As Slow Cooker Meat goes, this has it all over the typical package of Stew Meat, which usually comes in around $5.79/lb around here these days. Plus of course you get the added flavor and nutrients from the Bone itself, which you don’t get when just using stew meat. The resulting Stew or Soup (depending on whether you thicken it up or not with some flour) is way richer than one made with stew meat, and in fact unless you are a real fan of FAT, it’s a good idea to chill the resultant liquid and skim off the fat after it cools and solidifies. Sometimes I do this, other times not. If you do leave the fat in there though, just eating a small bowl totally fills you up. Usually I get 2 more full meals from the Rib Bones, for 3 total meals with Meat in them for the astoundingly low price of less than $1.50 for the meat per meal, and under $3/meal including all the veggies and other ingredients to flavor it up. If you added some Rice to this to ladle it over, you could expand it to 4-5 meals easily without upping the cost more than $1.
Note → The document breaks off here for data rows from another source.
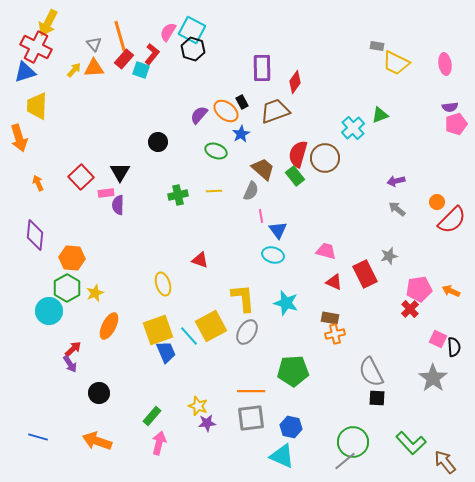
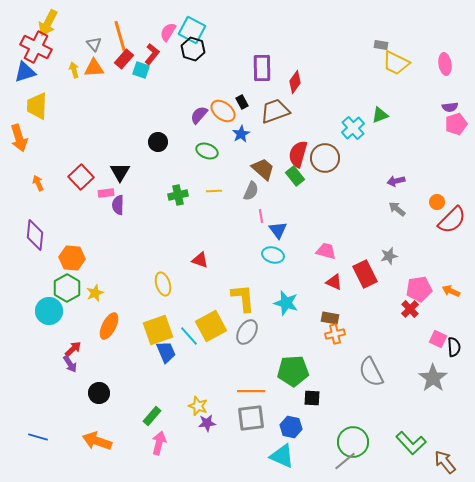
gray rectangle at (377, 46): moved 4 px right, 1 px up
yellow arrow at (74, 70): rotated 56 degrees counterclockwise
orange ellipse at (226, 111): moved 3 px left
green ellipse at (216, 151): moved 9 px left
black square at (377, 398): moved 65 px left
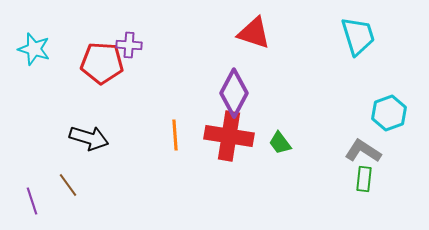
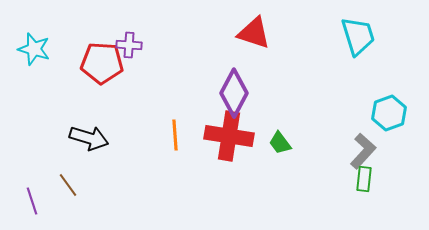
gray L-shape: rotated 99 degrees clockwise
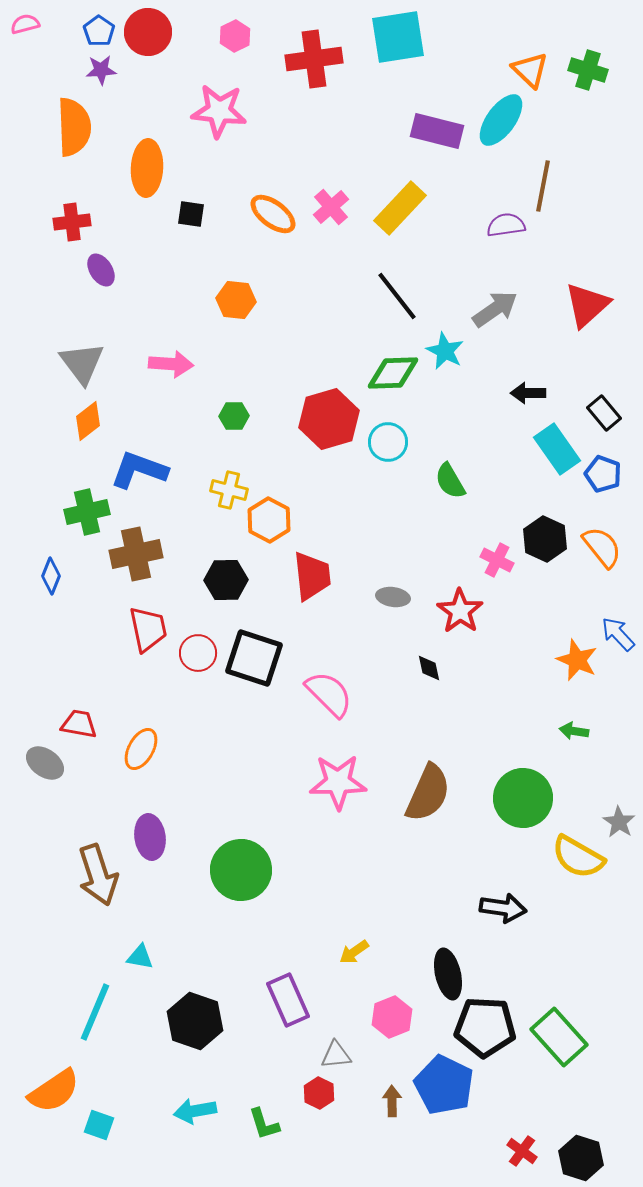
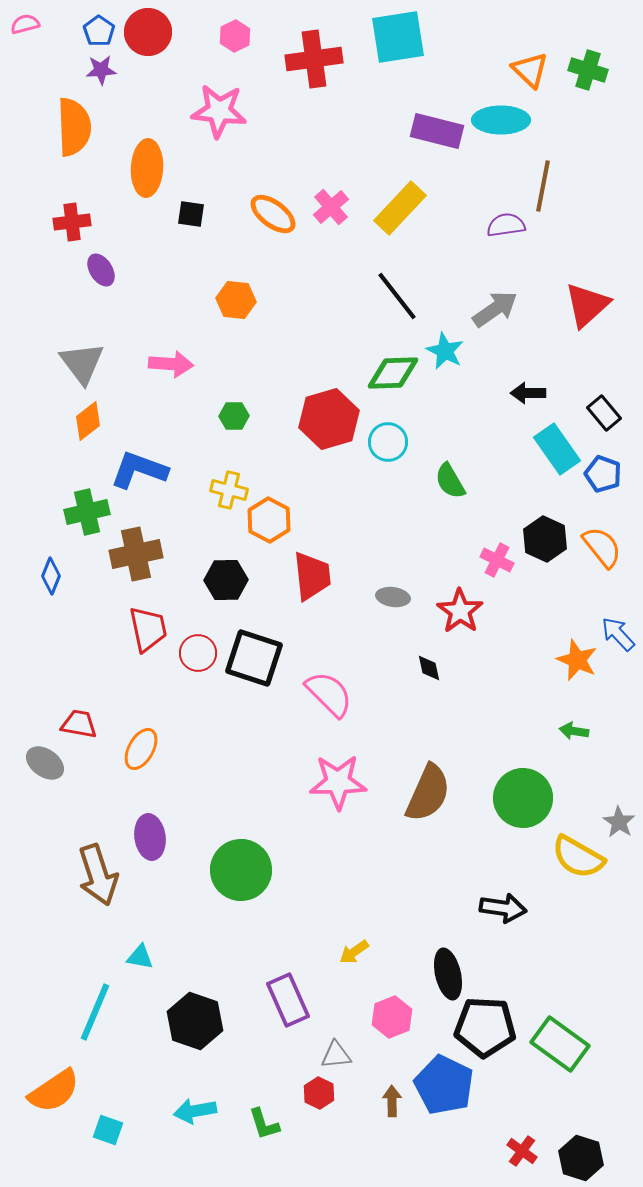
cyan ellipse at (501, 120): rotated 54 degrees clockwise
green rectangle at (559, 1037): moved 1 px right, 7 px down; rotated 12 degrees counterclockwise
cyan square at (99, 1125): moved 9 px right, 5 px down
Easily the BEST cut of meat to use for making your Soups and Stews though is not Ribs, but Oxtails. Tons of tender meat on them as well as tons of flavorful FAT. The problem I have with Oxtails is that they generally come in around $7.29/lb or so these days up here, and because they are not a popular cut of meat you never find them On Sale. For around the same price I often can find good Ribeye Steaks on sale, and in making the choice between an Oxtail Soup and a Flame Broiled Ribeye on the BBQ, the latter choice wins that decision every time at the Meat Fridge.
I have a similar problem as far as buying Fish is concerned, which is at the price that Halibut or Salmon comes in at even here where it is local production, it’s not any cheaper than the Beef I prefer. So usually the only Fish in my diet doesn’t come from the grocery store, but straight from the River. I’m still paying for it of course in the cost of the gas to get to the River, but it does come in a lot cheaper than Beef this way, so Fish is a big part of the Paleo diet as well.
Three other forms of animal protein, Chicken, Lobster and Crab have mostly disappeared from my diet, as I have lost my taste for them for the most part, these days they all seem rather tasteless to me. Not sure if that is a change in me or a change over time in these foods.
So, for at least as long as both are available, Elsie the Cow and Baa-Baa the Baby Lamb are the ones I shop for. Still available here at a price I can afford, and when they are not, I will last on the local Salmon & Moose as long as I can, and then after that take my trip to the Great Beyond after a very nice run as a carnivore through the Age of Oil.